The Soviet Union’s death removed a unifying element that was a strong reason the US had a broad consensus internally on foreign policy. A similar consensus tied together the US and numerous nations overseas, particularly in Europe.

Take the unifying enemy away in the early 1990s and you’re left with a drifting, rather incoherent American approach to foreign policy and national security. 9-11 and its associated events partly filled the gap but its lifespan has proven quite limited.

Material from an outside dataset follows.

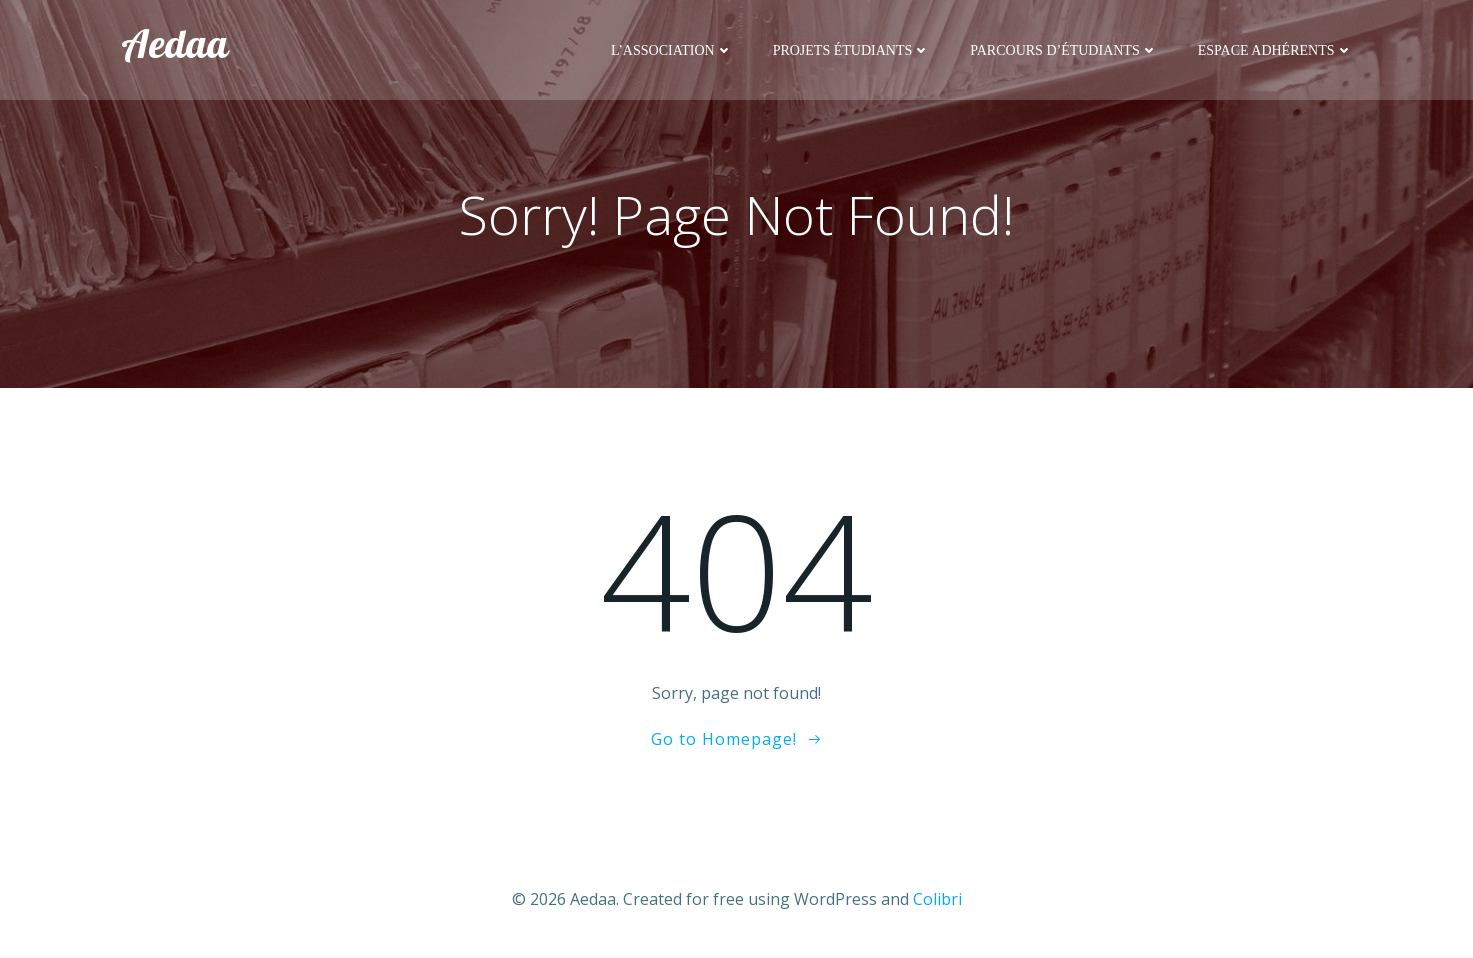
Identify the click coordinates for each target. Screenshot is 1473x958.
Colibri (937, 899)
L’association (672, 50)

I suggest the same dynamic could unfold for the Republican Party after the effective death of Hillary Clinton’s candidacy for elected national office. For years she has served—rightly, wrongly, or a combination of both—as a unifying symbol of opposition across all segments of the voting and non-voting Republican Party. Even more than her husband, Hillary Clinton has come to embody cronyism, corruption, an arrogance of power (to use a famous Democrat’s phrase), and a reliance on Progressive statism in policy and political philosophy—at least in the eyes of Republicans.

Without her, there is a void of unifying animosity. Without her, the sources of organizational cohesion must be found in another direction. Without her, a new expenditure of energy will be required to forge common attitudes and shared perspectives. That is energy that might have been put to other use had Hillary Clinton endured as a political figure.

Hillary Clinton may prove to be to the Republican Party what the Soviet Union was to the United States: a vitally important target for rallying troops and citizens alike.